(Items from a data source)
* * * * *

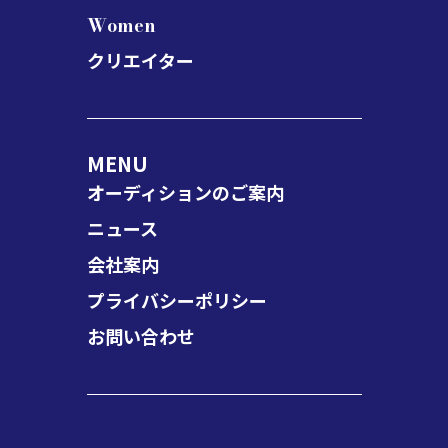
Women
クリエイター
MENU
オーディションのご案内
ニュース
会社案内
プライバシーポリシー
お問い合わせ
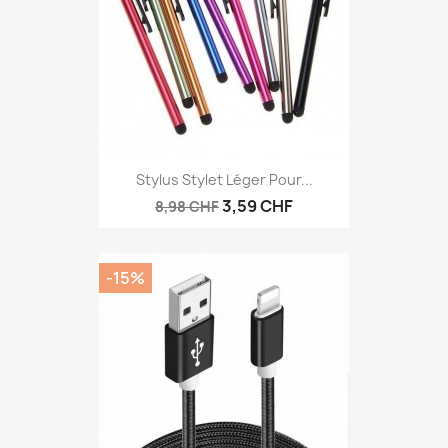
Stylus Stylet Léger Pour...
3,59 CHF
8,98 CHF
-15%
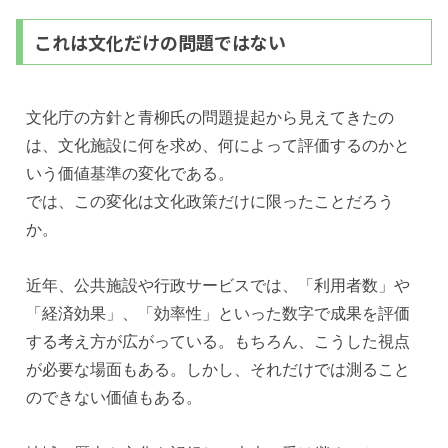
これは文化だけの問題ではない
文化庁の方針と青柳氏の問題提起から見えてきたの
は、文化施設に何を求め、何によって評価するのかと
いう価値基準の変化である。
では、この変化は文化政策だけに限ったことだろう
か。
近年、公共施設や行政サービスでは、「利用者数」や
「経済効果」、「効率性」といった数字で成果を評価
する考え方が広がっている。もちろん、こうした視点
が必要な場面もある。しかし、それだけでは測ること
のできない価値もある。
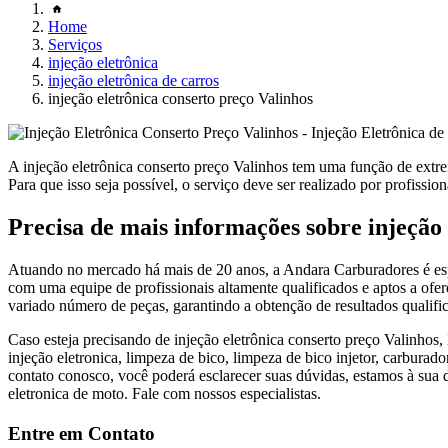
Home
Serviços
injeção eletrônica
injeção eletrônica de carros
injeção eletrônica conserto preço Valinhos
A injeção eletrônica conserto preço Valinhos tem uma função de extr
Para que isso seja possível, o serviço deve ser realizado por profission
Precisa de mais informações sobre injeção 
Atuando no mercado há mais de 20 anos, a Andara Carburadores é espe
com uma equipe de profissionais altamente qualificados e aptos a ofer
variado número de peças, garantindo a obtenção de resultados qualific
Caso esteja precisando de injeção eletrônica conserto preço Valinhos
injeção eletronica, limpeza de bico, limpeza de bico injetor, carbura
contato conosco, você poderá esclarecer suas dúvidas, estamos à su
eletronica de moto. Fale com nossos especialistas.
Entre em Contato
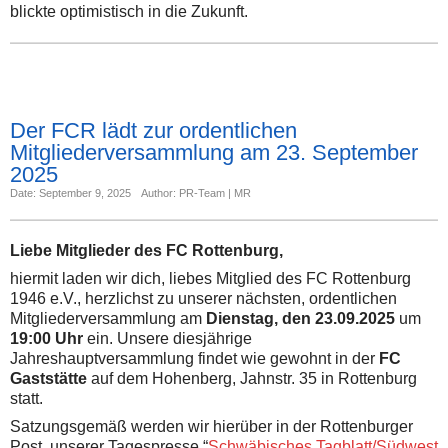
blickte optimistisch in die Zukunft.
Der FCR lädt zur ordentlichen
Mitgliederversammlung am 23. September
2025
Date: September 9, 2025
Author: PR-Team | MR
Liebe Mitglieder des FC Rottenburg,
hiermit laden wir dich, liebes Mitglied des FC Rottenburg
1946 e.V., herzlichst zu unserer nächsten, ordentlichen
Mitgliederversammlung am
Dienstag, den 23.09.2025
um
19:00 Uhr
ein. Unsere diesjährige
Jahreshauptversammlung findet wie gewohnt in der
FC
Gaststätte
auf dem Hohenberg, Jahnstr. 35 in Rottenburg
statt.
Satzungsgemäß werden wir hierüber in der Rottenburger
Post, unserer Tagespresse “
Schwäbisches Tagblatt/Südwest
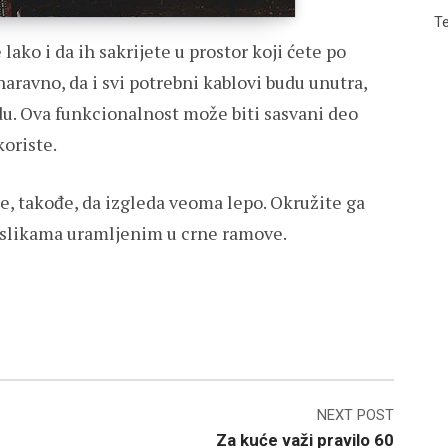
Te
ako i da ih sakrijete u prostor koji ćete po
 naravno, da i svi potrebni kablovi budu unutra,
u. Ova funkcionalnost može biti sasvani deo
koriste.
e, takođe, da izgleda veoma lepo. Okružite ga
i slikama uramljenim u crne ramove.
NEXT POST
Za kuće važi pravilo 60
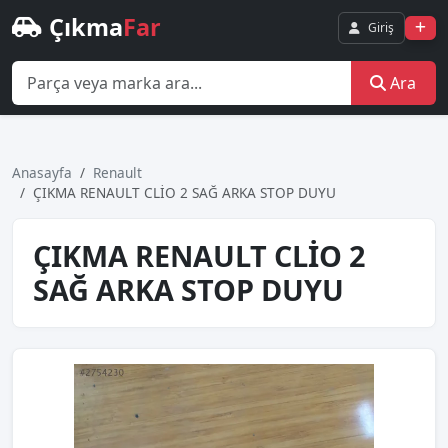
Çıkma
Far
Giriş
Ara
Anasayfa
Renault
ÇIKMA RENAULT CLİO 2 SAĞ ARKA STOP DUYU
ÇIKMA RENAULT CLİO 2
SAĞ ARKA STOP DUYU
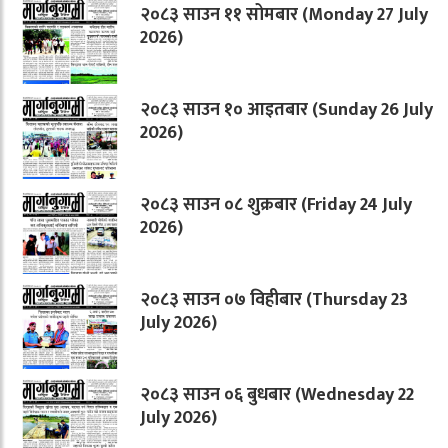
२०८३ साउन ११ सोमबार (Monday 27 July
2026)
२०८३ साउन १० आइतबार (Sunday 26 July
2026)
२०८३ साउन ०८ शुक्रबार (Friday 24 July
2026)
२०८३ साउन ०७ विहीबार (Thursday 23
July 2026)
२०८३ साउन ०६ बुधबार (Wednesday 22
July 2026)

* * * * *

__Instructions for the task__. With the pictures removed, print only the lines starting at the line that has "する考え方が広がっている。もちろん、こうした視点" and ending at the line that has "e, takođe, da izgleda veoma lepo. Okružite ga", both ends included, exactly as they stand above.

__Task output__.
する考え方が広がっている。もちろん、こうした視点
が必要な場面もある。しかし、それだけでは測ること
のできない価値もある。
Home
Serviços
injeção eletrônica
injeção eletrônica de carros
injeção eletrônica conserto preço Valinhos
A injeção eletrônica conserto preço Valinhos tem uma função de extr
Para que isso seja possível, o serviço deve ser realizado por profission
Precisa de mais informações sobre injeção 
Atuando no mercado há mais de 20 anos, a Andara Carburadores é espe
com uma equipe de profissionais altamente qualificados e aptos a ofer
variado número de peças, garantindo a obtenção de resultados qualific
Caso esteja precisando de injeção eletrônica conserto preço Valinhos
injeção eletronica, limpeza de bico, limpeza de bico injetor, carbura
contato conosco, você poderá esclarecer suas dúvidas, estamos à su
eletronica de moto. Fale com nossos especialistas.
Entre em Contato
blickte optimistisch in die Zukunft.
Der FCR lädt zur ordentlichen
Mitgliederversammlung am 23. September
2025
Date: September 9, 2025
Author: PR-Team | MR
Liebe Mitglieder des FC Rottenburg,
hiermit laden wir dich, liebes Mitglied des FC Rottenburg
1946 e.V., herzlichst zu unserer nächsten, ordentlichen
Mitgliederversammlung am
Dienstag, den 23.09.2025
um
19:00 Uhr
ein. Unsere diesjährige
Jahreshauptversammlung findet wie gewohnt in der
FC
Gaststätte
auf dem Hohenberg, Jahnstr. 35 in Rottenburg
statt.
Satzungsgemäß werden wir hierüber in der Rottenburger
Post, unserer Tagespresse “
Schwäbisches Tagblatt/Südwest
Te
ako i da ih sakrijete u prostor koji ćete po
 naravno, da i svi potrebni kablovi budu unutra,
u. Ova funkcionalnost može biti sasvani deo
koriste.
e, takođe, da izgleda veoma lepo. Okružite ga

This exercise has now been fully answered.